#### PROBLEM STATEMENT
Set every entry down again, unchanged, picture-free.

:::::

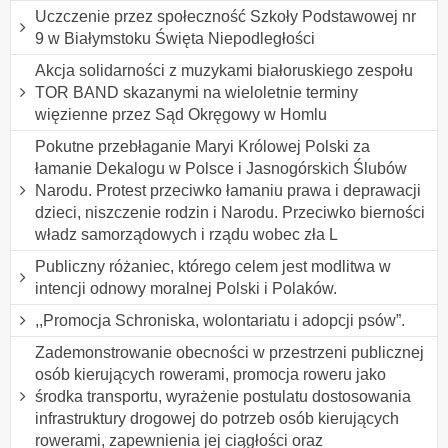
Uczczenie przez społeczność Szkoły Podstawowej nr
9 w Białymstoku Święta Niepodległości
Akcja solidarności z muzykami białoruskiego zespołu
TOR BAND skazanymi na wieloletnie terminy
więzienne przez Sąd Okręgowy w Homlu
Pokutne przebłaganie Maryi Królowej Polski za
łamanie Dekalogu w Polsce i Jasnogórskich Ślubów
Narodu. Protest przeciwko łamaniu prawa i deprawacji
dzieci, niszczenie rodzin i Narodu. Przeciwko bierności
władz samorządowych i rządu wobec zła L
Publiczny różaniec, którego celem jest modlitwa w
intencji odnowy moralnej Polski i Polaków.
,,Promocja Schroniska, wolontariatu i adopcji psów”.
Zademonstrowanie obecności w przestrzeni publicznej
osób kierujących rowerami, promocja roweru jako
środka transportu, wyrażenie postulatu dostosowania
infrastruktury drogowej do potrzeb osób kierujących
rowerami, zapewnienia jej ciągłości oraz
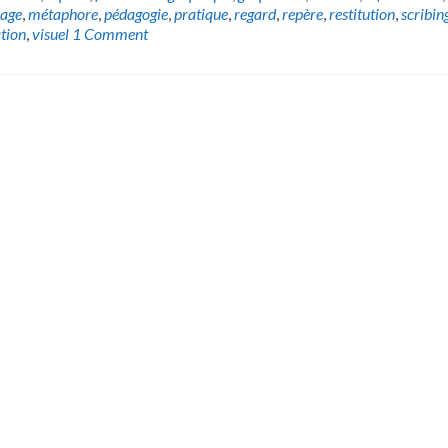
age
,
métaphore
,
pédagogie
,
pratique
,
regard
,
repère
,
restitution
,
scribin
ation
,
visuel
1 Comment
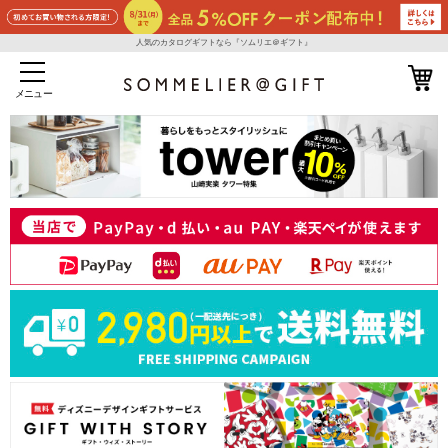
人気のカタログギフトなら『ソムリエ＠ギフト』
メニュー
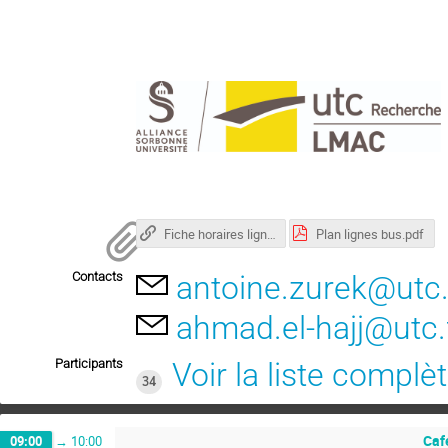
Fiche horaires ligne 5
Plan lignes bus.pdf
Contacts
antoine.zurek@utc.
ahmad.el-hajj@utc.
Participants
Voir la liste complè
34
Caf
09:00
→
10:00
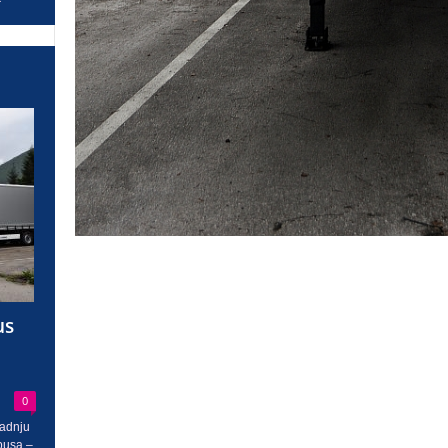
us
0
radnju
busa –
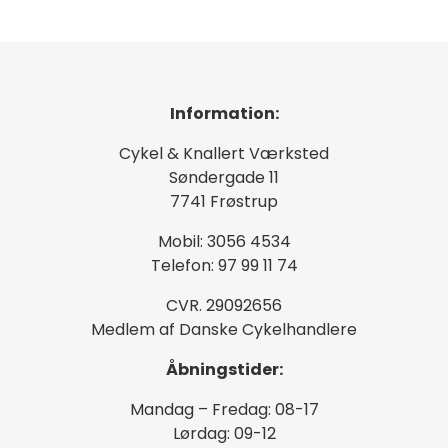
Information:
Cykel & Knallert Værksted
Søndergade 11
7741 Frøstrup
Mobil: 3056 4534
Telefon: 97 99 11 74
CVR. 29092656
Medlem af Danske Cykelhandlere
Åbningstider:
Mandag – Fredag: 08-17
Lørdag: 09-12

:::::

#### RESULT OF THE TASK
Uczczenie przez społeczność Szkoły Podstawowej nr
9 w Białymstoku Święta Niepodległości
Akcja solidarności z muzykami białoruskiego zespołu
TOR BAND skazanymi na wieloletnie terminy
więzienne przez Sąd Okręgowy w Homlu
Pokutne przebłaganie Maryi Królowej Polski za
łamanie Dekalogu w Polsce i Jasnogórskich Ślubów
Narodu. Protest przeciwko łamaniu prawa i deprawacji
dzieci, niszczenie rodzin i Narodu. Przeciwko bierności
władz samorządowych i rządu wobec zła L
Publiczny różaniec, którego celem jest modlitwa w
intencji odnowy moralnej Polski i Polaków.
,,Promocja Schroniska, wolontariatu i adopcji psów”.
Zademonstrowanie obecności w przestrzeni publicznej
osób kierujących rowerami, promocja roweru jako
środka transportu, wyrażenie postulatu dostosowania
infrastruktury drogowej do potrzeb osób kierujących
rowerami, zapewnienia jej ciągłości oraz
age
,
métaphore
,
pédagogie
,
pratique
,
regard
,
repère
,
restitution
,
scribin
ation
,
visuel
1 Comment
人気のカタログギフトなら『ソムリエ＠ギフト』
メニュー
Fiche horaires ligne 5
Plan lignes bus.pdf
Contacts
antoine.zurek@utc.
ahmad.el-hajj@utc.
Participants
Voir la liste complè
34
Caf
09:00
→
10:00
us
0
radnju
busa –
Information:
Cykel & Knallert Værksted
Søndergade 11
7741 Frøstrup
Mobil: 3056 4534
Telefon: 97 99 11 74
CVR. 29092656
Medlem af Danske Cykelhandlere
Åbningstider:
Mandag – Fredag: 08-17
Lørdag: 09-12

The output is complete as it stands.